In coming to the conclusion that Ms. Andrews had mental capacity to execute her will and further that Mr. Becker did not exert undue influence upon her, Mr. Justice Smith looked at the following factors:

WARMTH AND CLOSENESS OF RELATIONSHIP WITH BENEFICIARIES

·         Although close to her godchildren, the court also considered that Ms. Andrews had known the grandchildren their whole lives, and as such, that while not blood relatives they were natural objects of her bounty. 
·         Although the godchildren attempted to portray Ms. Andrew’s relationship with Mr. Becker as one of convenience, the fact remains that they spent three decades together and were together at her death.

SOLICITOR’S INSTRUCTIONS

·         The solicitor spent a significant amount of time taking instructions, although Mr. Hendrick was there for the first two thirds on January 10th.
·         Ms. Rockandel was quite properly “keenly aware” when Mr. Hendrick told her to include his grandchildren as residuary beneficiaries that she had to hear this from Ms. Andrews directly.
·         Ms. Rockandel was blunt and told Ms. Andrews flatly that she did not have to change her will; Ms. Andrews told her she had seen the grandchildren grow up and did not wish to leave them out. 

MEDICAL EVIDENCE
·         Ms. Andrew’s doctor testified she was “bright and alert” on the 13th, the day she executed the first new will.  While he testified she was emotional about her diagnosis, the judge emphasizes that one should not confuse the disturbed emotions that are to be expected of one who learns “that death is imminent, with the question of mental capacity” [66].

With respect to the involvement of Mr. Becker in the creation of Ms. Andrews estate plan, Mr. Justice Smith cited Madam Justice Dardi in Chang Estate vChang, 2013 BCSC 976, for the proposition that merely making one’s wishes known does not amount to undue influence:

…The undue influence must constitute coercion which could not be resisted by the will-maker and which destroyed his or her free agency.  It is well-established on the authorities that if the will-maker remains able to act freely, the exercise of significant advice or persuasion on the will-maker or an attempt to appeal to the will-maker to gratify the wishes of another, will not amount to undue influence….[35]
Historically, in British Columbia, it has fallen on a person alleging undue influence to prove it.  However, one of the changes brought in by the new Wills, Estates and Successions Act ("WESA") is a switch to this burden of proof – going forward, for those wills adjudicated under WESA, the burden of proof will fall upon the person who is in a position of trust and who benefits in the will to prove that they did NOT unduly influence the will-maker.

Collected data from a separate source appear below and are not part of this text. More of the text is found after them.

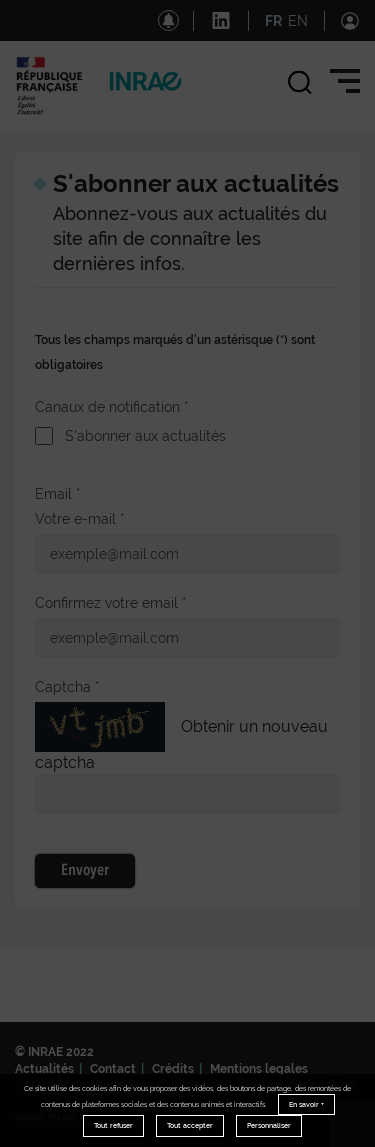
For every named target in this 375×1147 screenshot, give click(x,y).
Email (53, 494)
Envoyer (85, 871)
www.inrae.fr (51, 1117)
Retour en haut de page (361, 1133)
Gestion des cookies (297, 1085)
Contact (113, 1069)
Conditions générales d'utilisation (127, 1085)
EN (298, 21)
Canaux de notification (107, 407)
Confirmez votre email (106, 603)
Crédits (173, 1069)
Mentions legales (259, 1069)
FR (273, 21)
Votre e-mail (75, 519)
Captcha (63, 687)
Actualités (44, 1069)
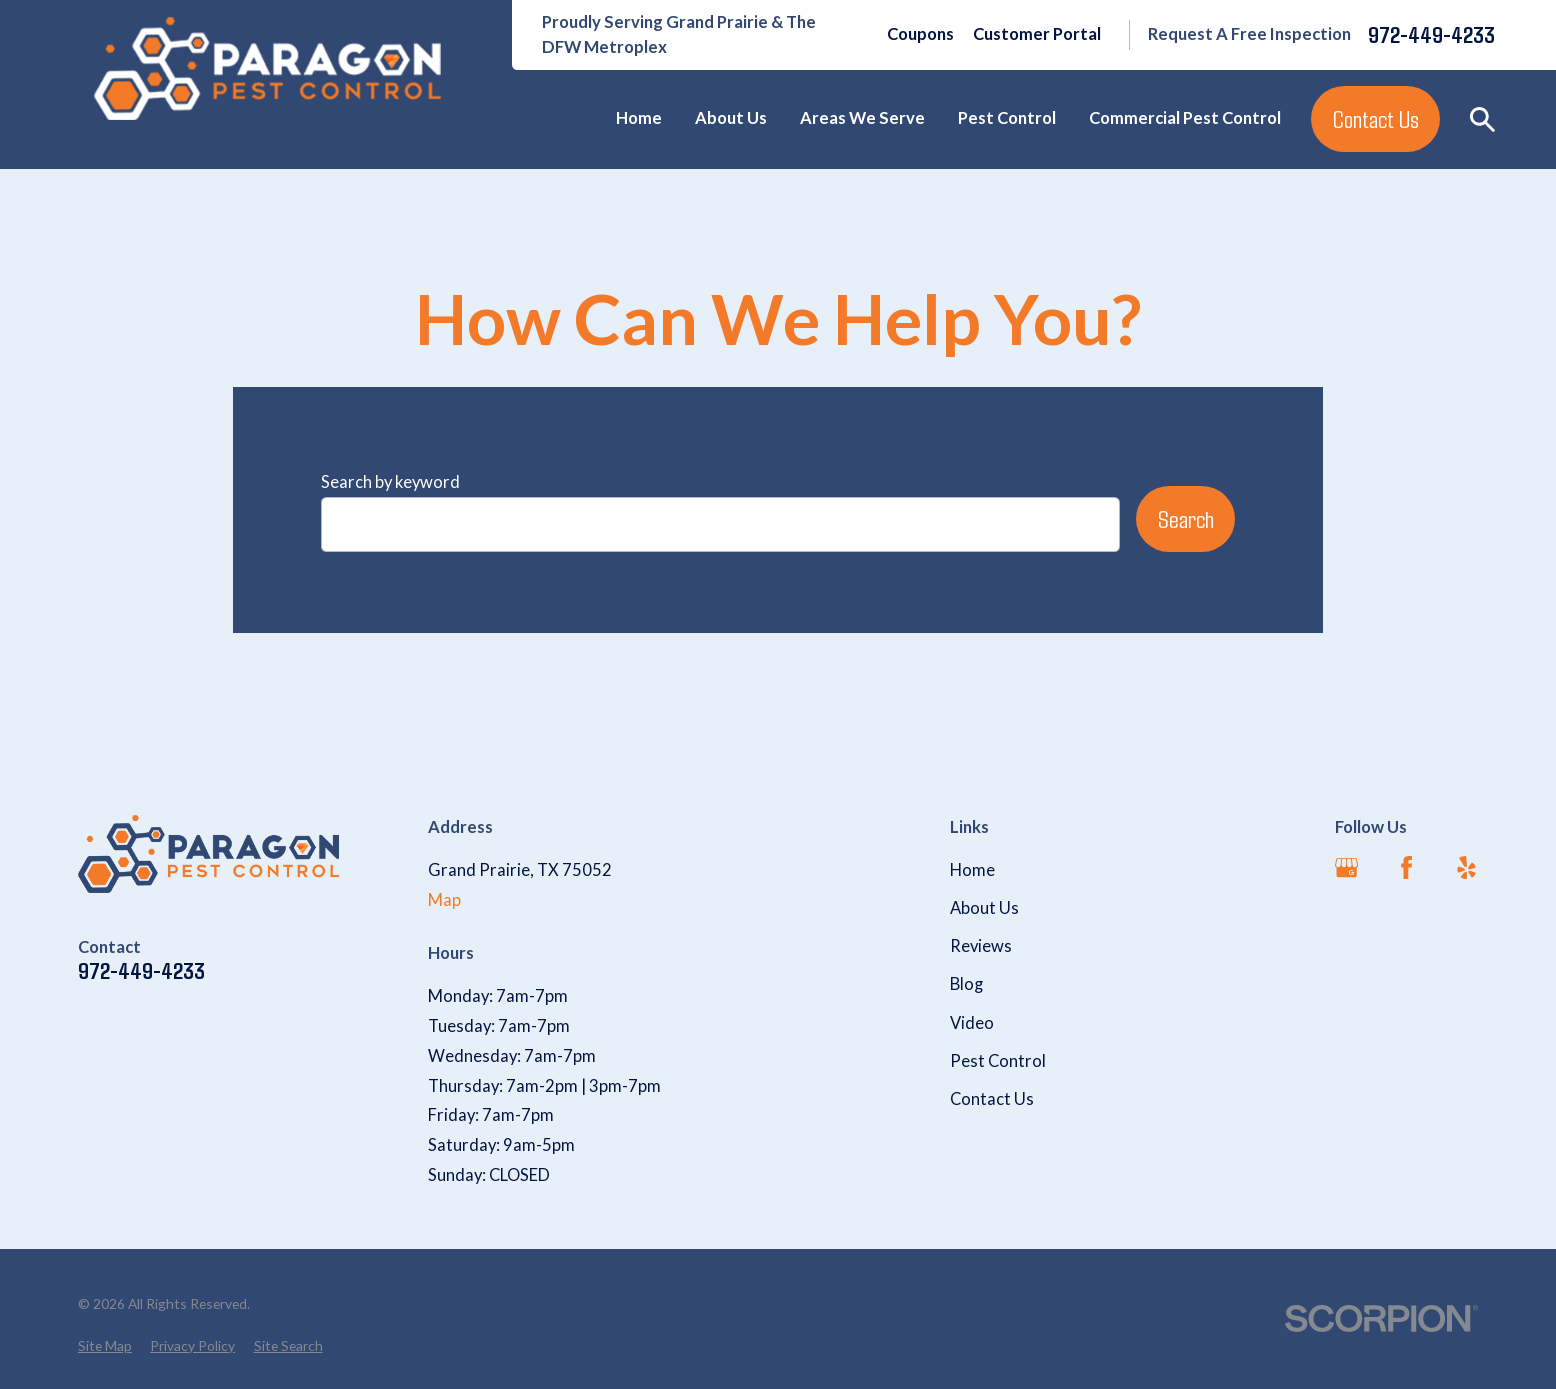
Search (1186, 518)
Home (972, 870)
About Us (984, 908)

Interestingly, Mr. Justice Smith states that while in this case the will-maker died before that provision became law, even if the burden of proof had rested upon Mr. Becker to refute, the evidence would have fallen short of establishing a case of undue influence.

With regard to Ms. Rockandel’s actions, the judge stated that while it is of some concern that Hendrick was present for part of the January 10th meeting, he was not present on the 13th, 17th, or 18th of January.  Further, Ms. Rockandel took the time to talk with Ms. Andrews at length and comfort herself that Ms. Andrews was acting freely, albeit possibly with some coaxing from her husband of 30 years.  As Mr. Justice Smith states, “Nothing in the case law prevents suggestions or persuasion by a spouse, provided that there is no coercion and the testator remains free to make his or her own decision” [70].

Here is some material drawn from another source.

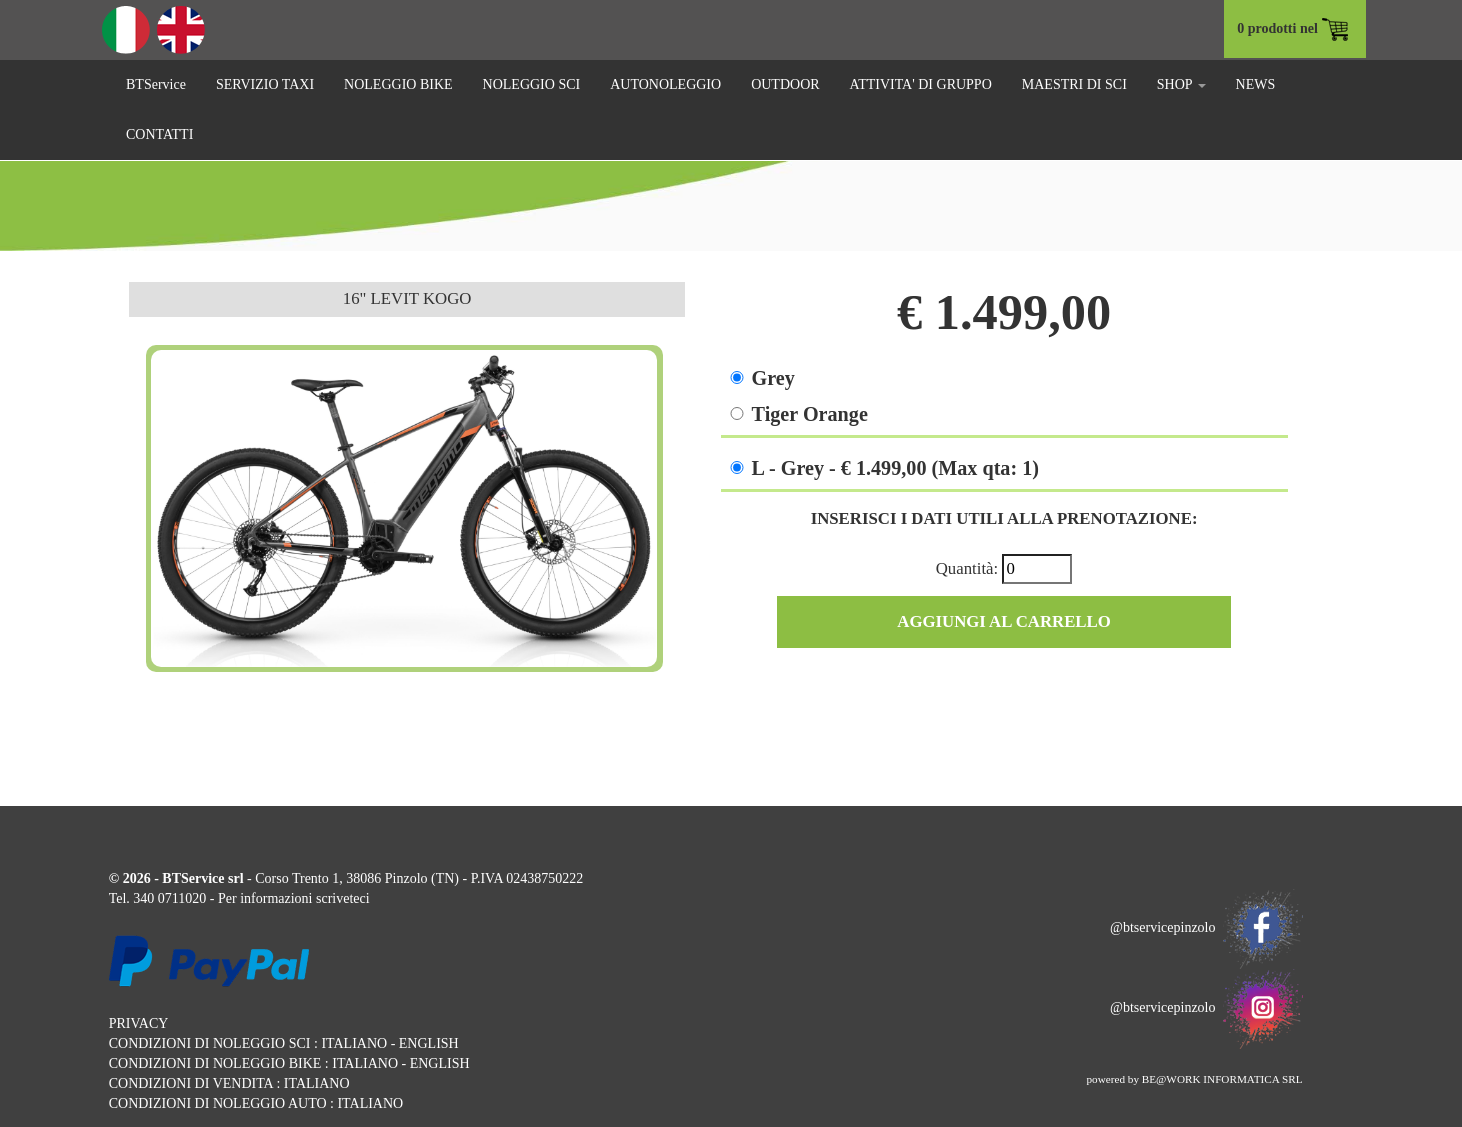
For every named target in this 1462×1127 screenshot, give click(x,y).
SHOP (1181, 84)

Also important is the fact that the Becker grandchildren had been part of Ms. Andrew’s life for decades and she had watched them grow up.  Mr. Justice Smith contrasts this with those wills made at the end of a life to benefit someone “who had only recently come into the testator’s life” [60].  Presumably the courts may regard such a change with more suspicion.


This case, like many before, establishes that very solid evidence must be available in order to succeed in a claim of undue influence in the courts of British Columbia, and that this will possibly remain the case even with the new reversal of the burden of proof.